For each line of the data below, copy it if it holds the word "como".

RECORDS SHOWN: Begin

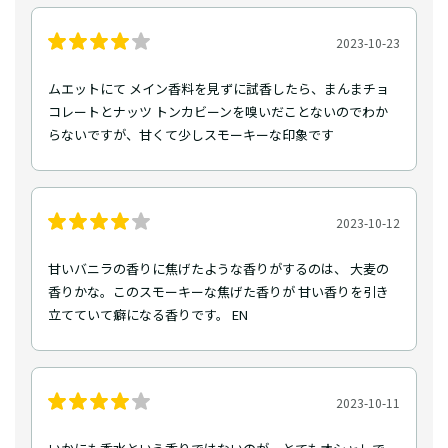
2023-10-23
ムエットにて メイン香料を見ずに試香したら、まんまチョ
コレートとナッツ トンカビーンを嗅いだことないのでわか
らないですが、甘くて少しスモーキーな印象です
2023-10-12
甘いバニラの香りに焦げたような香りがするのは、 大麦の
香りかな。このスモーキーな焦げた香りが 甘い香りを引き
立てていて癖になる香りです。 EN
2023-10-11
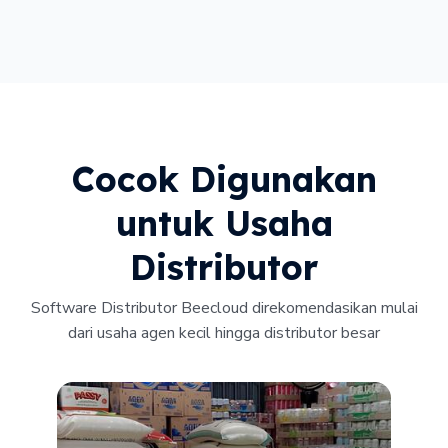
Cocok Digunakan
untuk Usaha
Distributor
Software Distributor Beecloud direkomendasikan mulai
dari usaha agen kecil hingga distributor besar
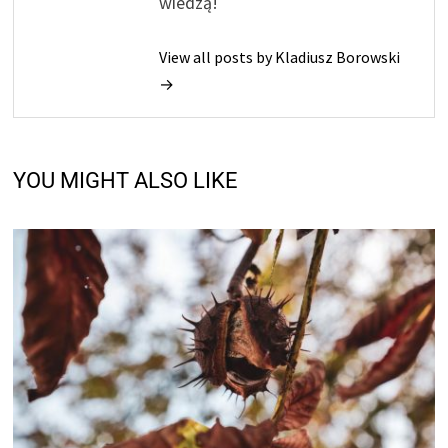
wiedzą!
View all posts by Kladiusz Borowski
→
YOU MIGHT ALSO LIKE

RECORDS SHOWN: End
RECORDS SHOWN: Begin

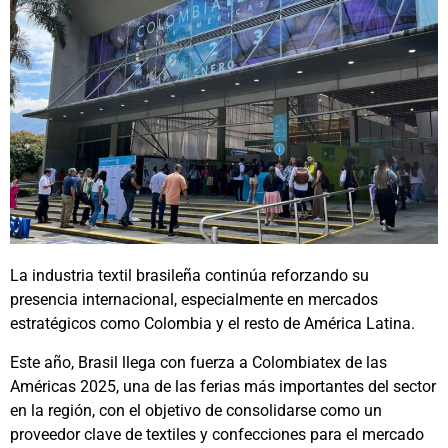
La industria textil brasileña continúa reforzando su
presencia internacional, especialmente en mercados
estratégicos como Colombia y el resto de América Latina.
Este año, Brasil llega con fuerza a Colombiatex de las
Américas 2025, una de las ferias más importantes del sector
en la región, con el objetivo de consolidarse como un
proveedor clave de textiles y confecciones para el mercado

RECORDS SHOWN: End

WORKED SOLUTION:
estratégicos como Colombia y el resto de América Latina.
en la región, con el objetivo de consolidarse como un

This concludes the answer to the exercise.